Give back an exact copy of the entries beneath, minus the pictures.

[Stored records]
+ + + + + + +

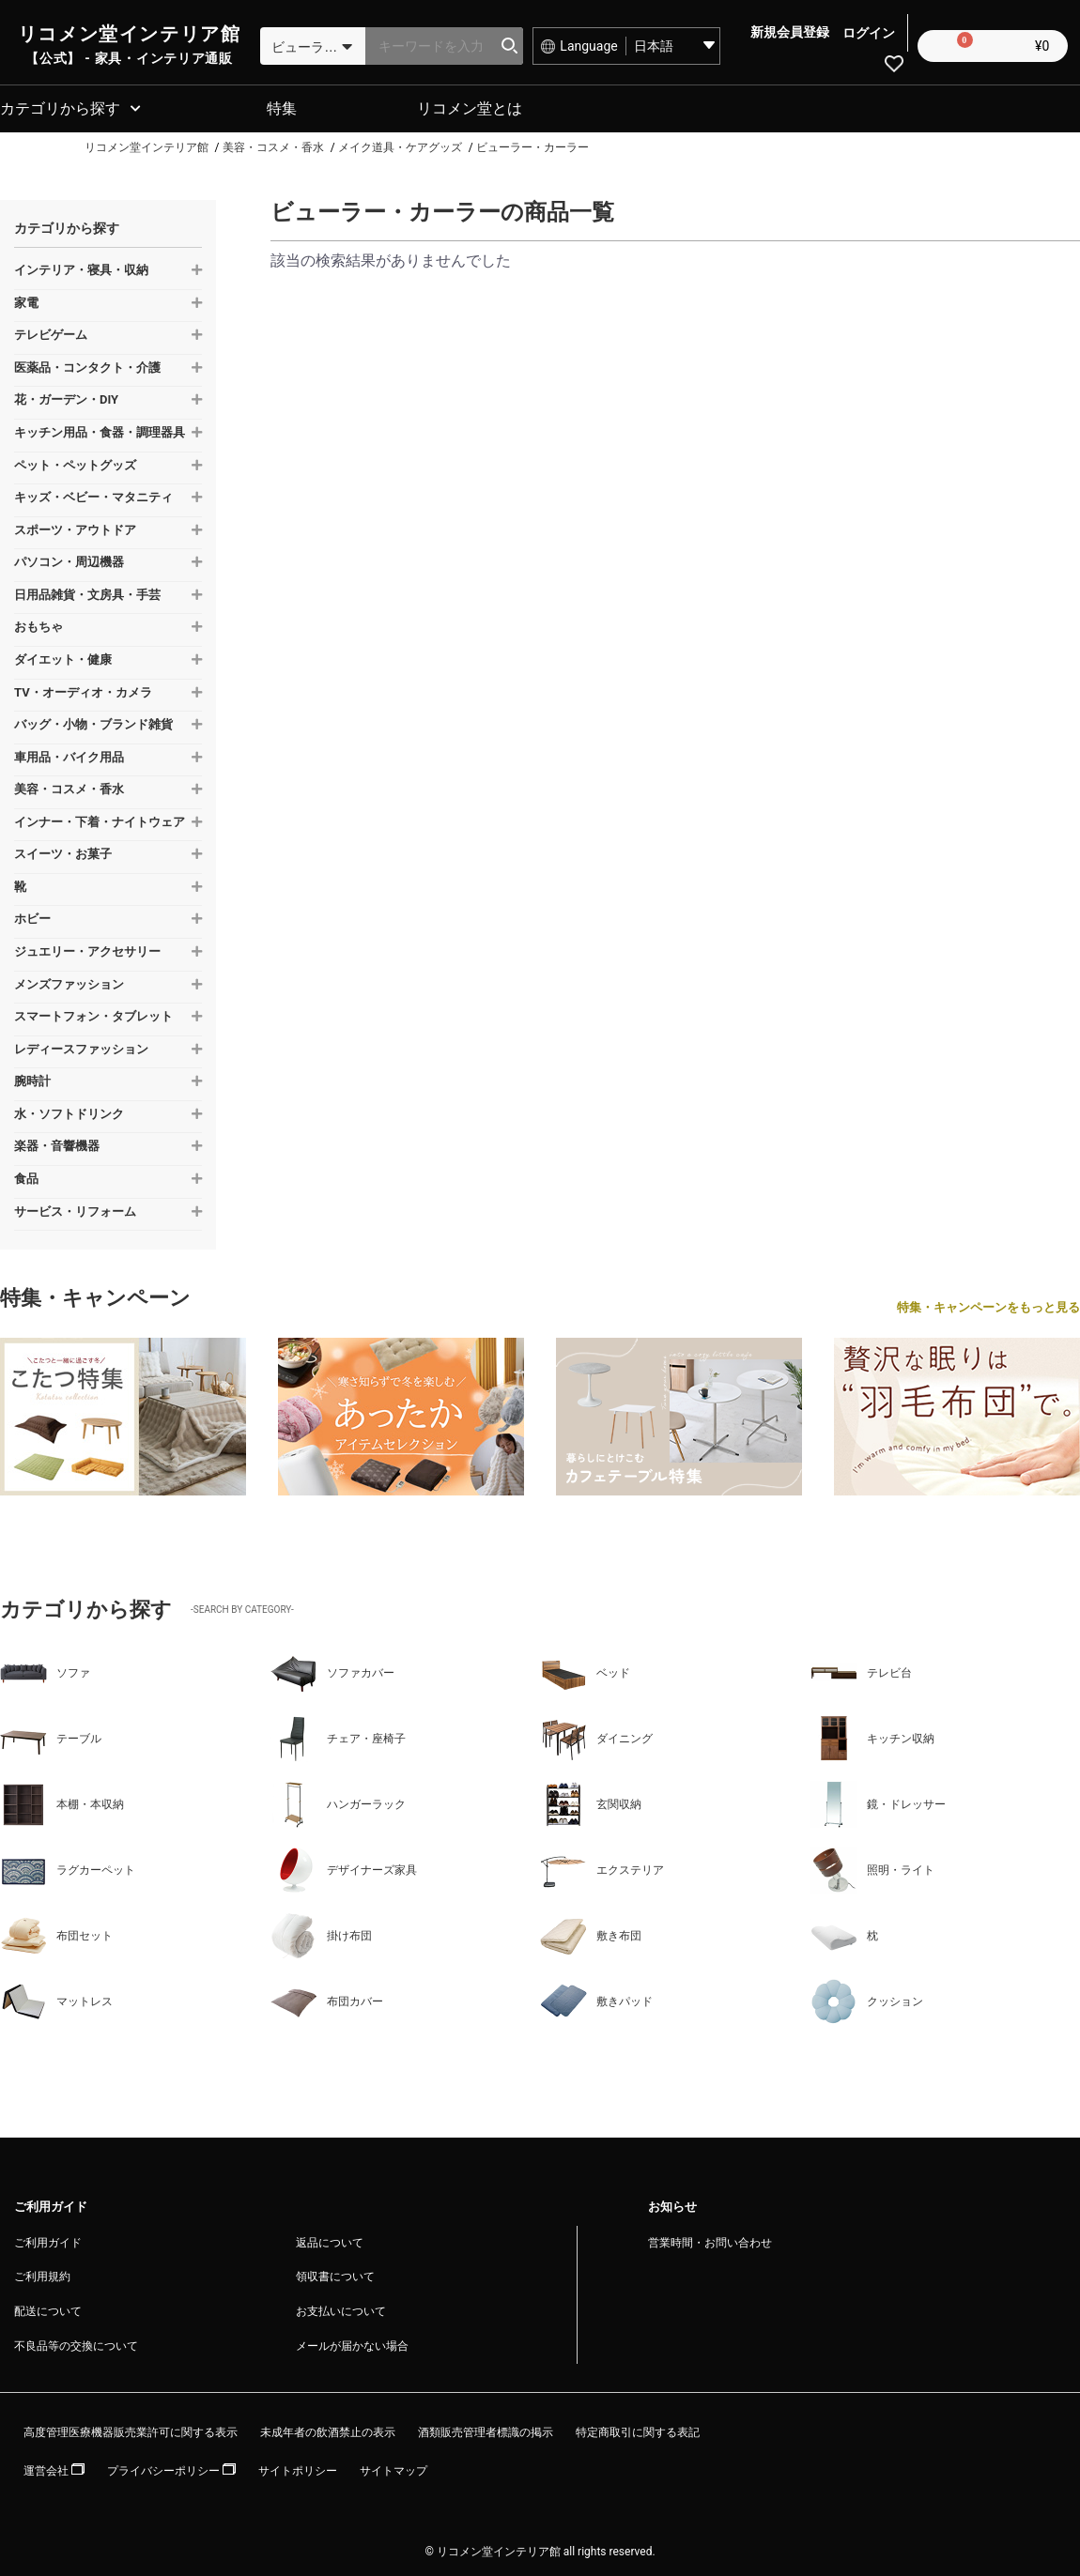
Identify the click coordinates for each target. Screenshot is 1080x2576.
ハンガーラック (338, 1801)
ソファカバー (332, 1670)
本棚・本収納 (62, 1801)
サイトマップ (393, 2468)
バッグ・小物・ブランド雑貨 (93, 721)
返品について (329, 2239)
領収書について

+ + + + + + +

# EXERCISE OUTPUT
Identify the click coordinates for each target. Screenshot is 1080x2576.
ハンガーラック (338, 1801)
ソファカバー (332, 1670)
本棚・本収納 (62, 1801)
サイトマップ (393, 2468)
バッグ・小物・ブランド雑貨 (93, 721)
返品について (329, 2239)
領収書について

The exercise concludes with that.